A 2003 radio interview with Howard Stern in which Tarantino downplayed Roman Polanski’s sexual assault of a 13-year-old girl went viral, placing the Oscar winning filmmaker in an uncomfortable spotlight.

“She wanted to have it,” the “The Hateful Eight” creator said of Polanski’s victim in the clip below.

“He didn’t rape a 13-year-old,” Tarantino told Stern. “It was statutory rape. That’s not quite the same thing. ... He had sex with a minor, all right. That’s not rape. To me, when you use the word rape, you’re talking about violent, throwing them down.”

Tarantino added: “Throwing the word ‘rape’ around is like throwing the word ‘racist’ around. It doesn’t apply to everything that people use it for.”

When radio co-host Robin Quivers said the girl didn’t want to have sex, Tarantino countered: “She wanted to have it.”

Quivers pointed out that the girl had been given drugs and alcohol, but Tarantino didn’t waver.

Polanski, director of “Rosemary’s Baby” and “Chinatown,” was charged with raping a 13-year-old girl in 1977. He pleaded guilty to unlawful sex with a minor, but fled the country before sentencing.

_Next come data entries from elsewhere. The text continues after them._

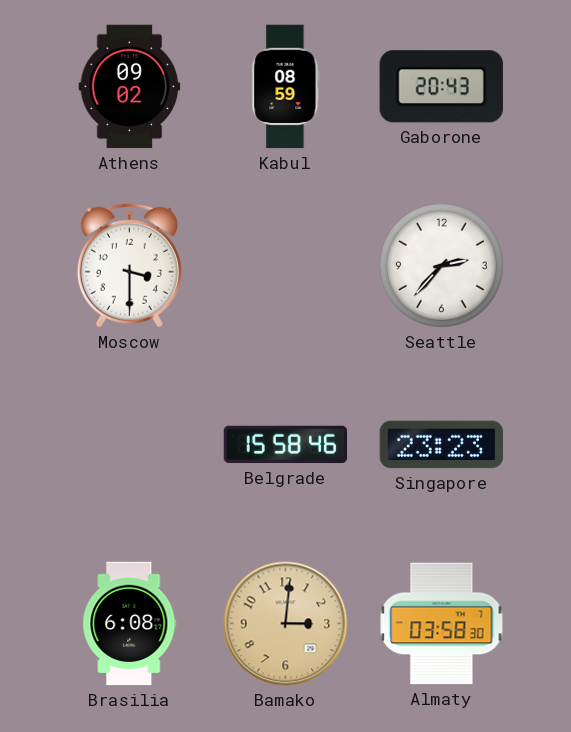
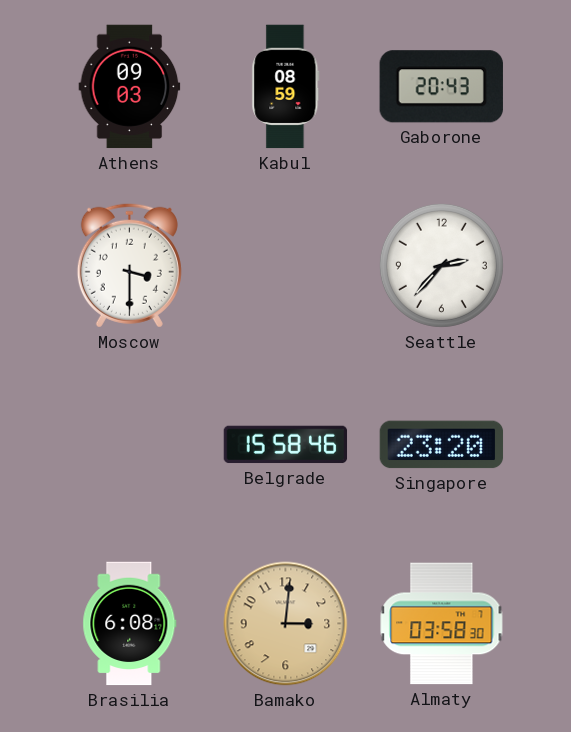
Athens: 09:02 -> 09:03
Singapore: 23:23 -> 23:20
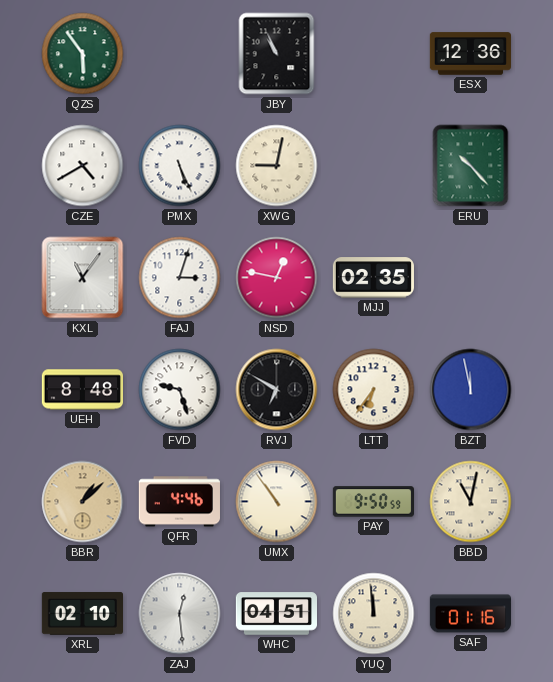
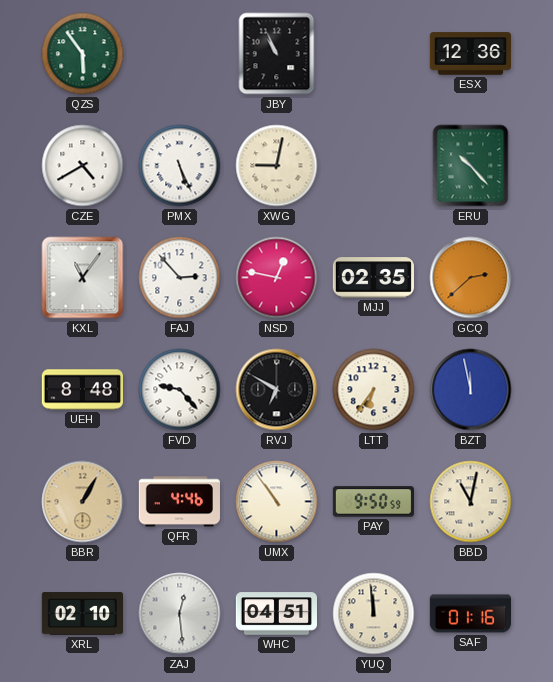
FAJ: 3:03 -> 2:53
GCQ: none -> 2:38
FVD: 9:27 -> 9:23
BBR: 1:08 -> 1:05
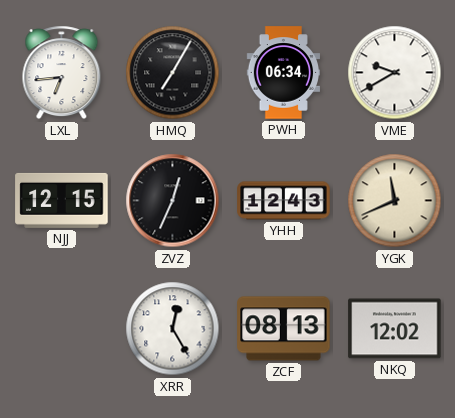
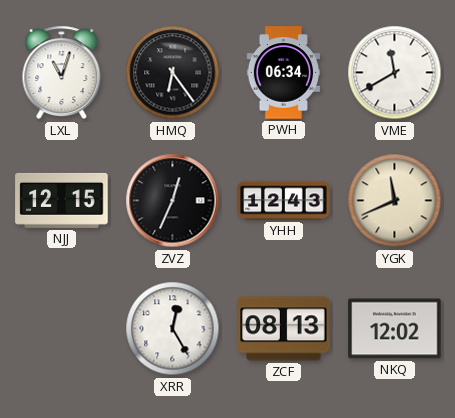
LXL: 6:44 -> 11:03
HMQ: 7:05 -> 6:24
VME: 9:40 -> 11:40
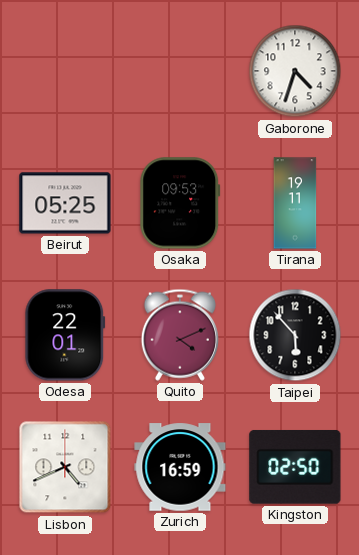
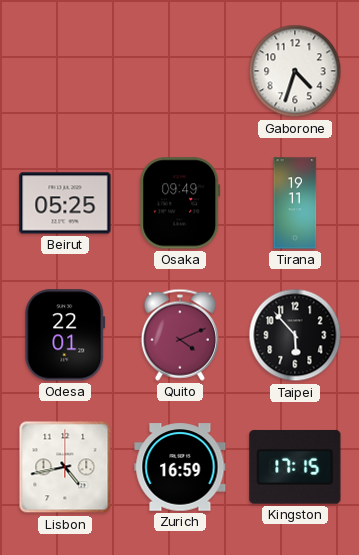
Osaka: 09:53 -> 09:49
Lisbon: 4:41 -> 4:43
Kingston: 02:50 -> 17:15
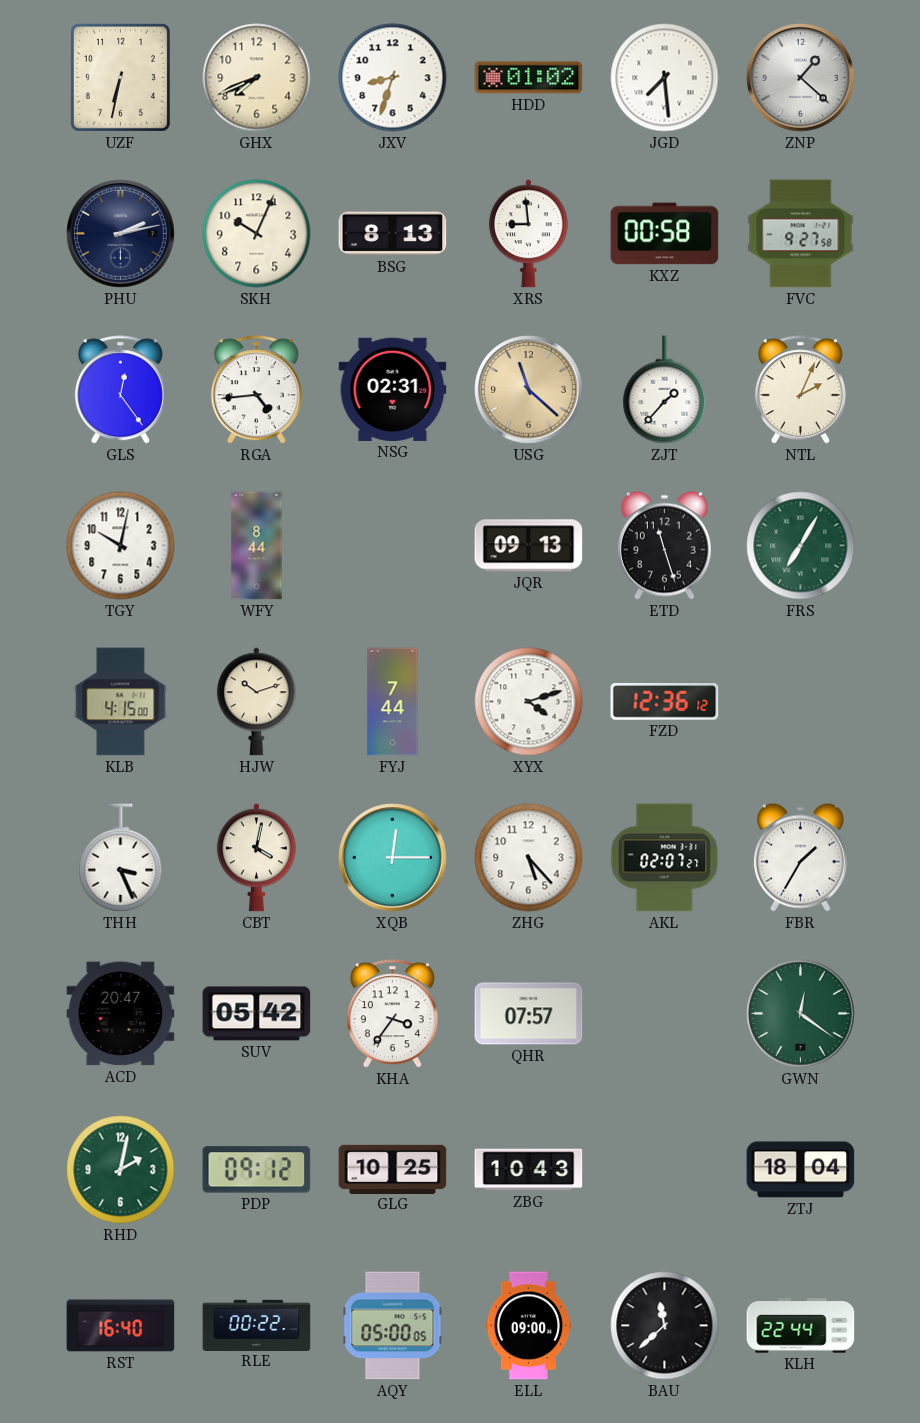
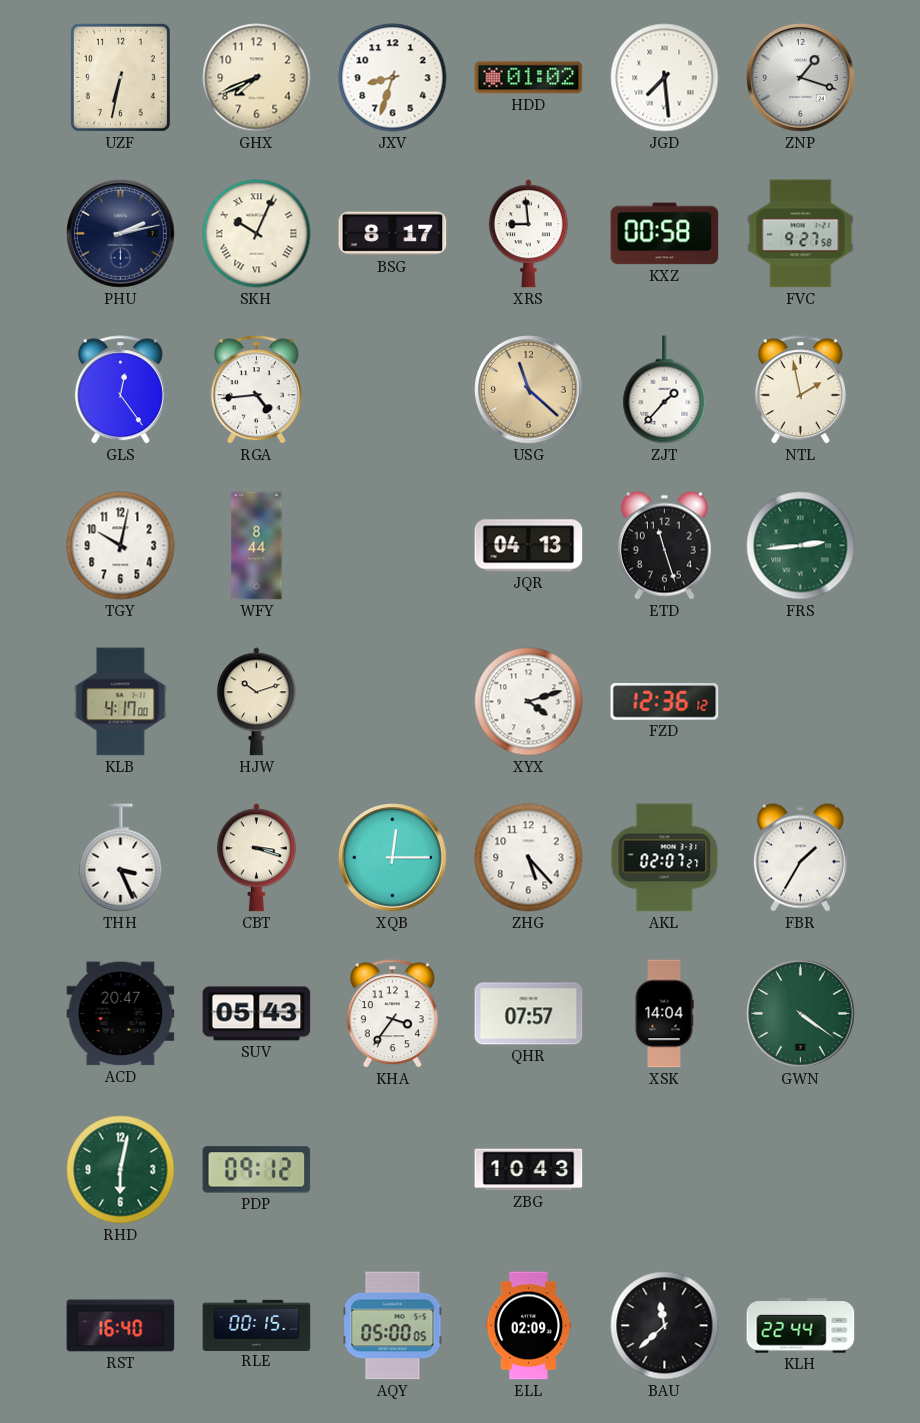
ZNP: 1:22 -> 1:18
SKH numerals: Arabic -> Roman
BSG: 8:13 -> 8:17
NSG: 02:31 -> none
NTL: 2:04 -> 1:58
JQR: 09:13 -> 04:13
FRS: 7:05 -> 2:44
KLB: 4:15 -> 4:17
FYJ: 7:44 -> none
CBT: 4:02 -> 3:18
SUV: 05:42 -> 05:43
XSK: none -> 14:04
GWN: 12:21 -> 4:21
RHD: 2:02 -> 6:02
GLG: 10:25 -> none
ZTJ: 18:04 -> none
RLE: 00:22 -> 00:15
ELL: 09:00 -> 02:09
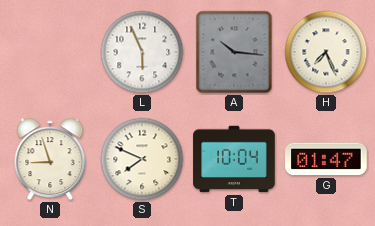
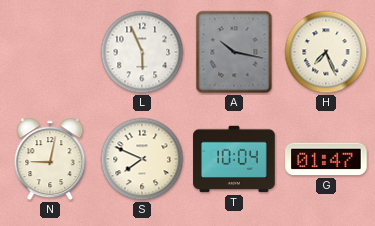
A: 10:16 -> 10:17
N: 8:57 -> 9:02
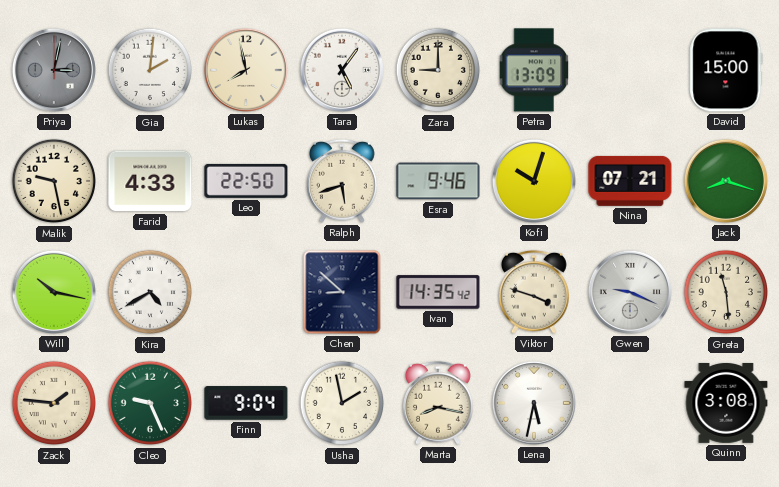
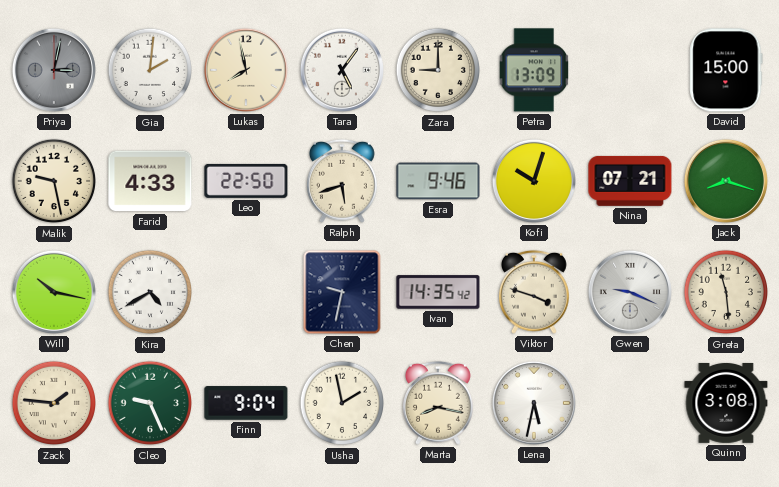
Chen: 8:52 -> 9:32
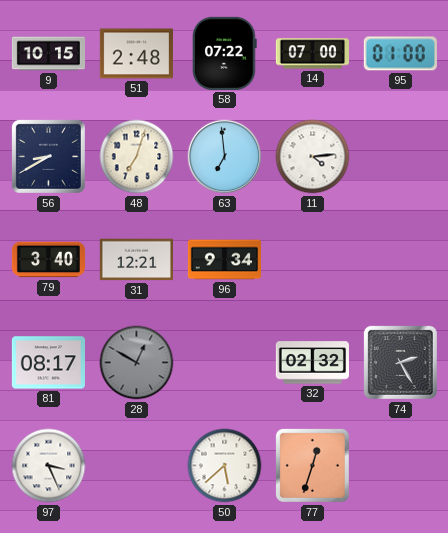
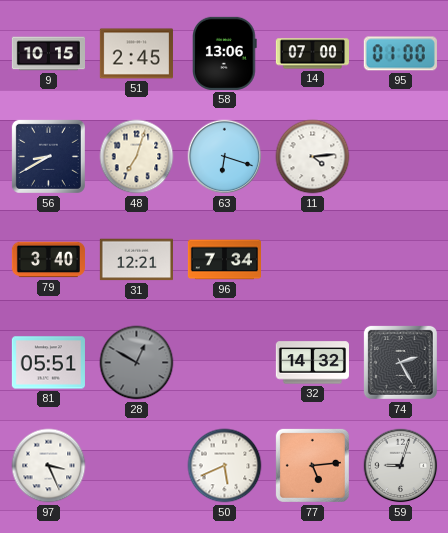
51: 2:48 -> 2:45
58: 07:22 -> 13:06
63: 6:59 -> 6:18
96: 9:34 -> 7:34
81: 08:17 -> 05:51
32: 02:32 -> 14:32
50: 5:38 -> 5:41
77: 12:33 -> 5:14
59: none -> 9:03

Quentin Tarantino, pictured in May 2017, is getting heat for remarks he made in an old interview with Howard Stern.
Quentin Tarantino, pictured in May 2017, is getting heat for remarks he made in an old interview with Howard Stern.
Michael Tran via Getty Images

Quivers noted that Polanski could have avoided trouble in the first place by staying away from the 13-year-old, who really didn’t have legal standing to say yes or no. “He likes girls,” Tarantino said.

Tarantino conceded that if the victim were his daughter in a similar situation, “I’d beat the hell out of him.” But the victim in the case of Polanski, he said, “was down to party with Roman.”

In an unrelated development Monday, Tarantino told Deadline that having Thurman drive in a “Kill Bill” stunt that resulted in a crash that injured her neck and knees was “the biggest regret of my life.”

In an earlier New York Times piece, Thurman discussed an alleged assault by Harvey Weinstein and the car incident.

Reps for Tarantino didn’t immediately respond to a HuffPost request for comment.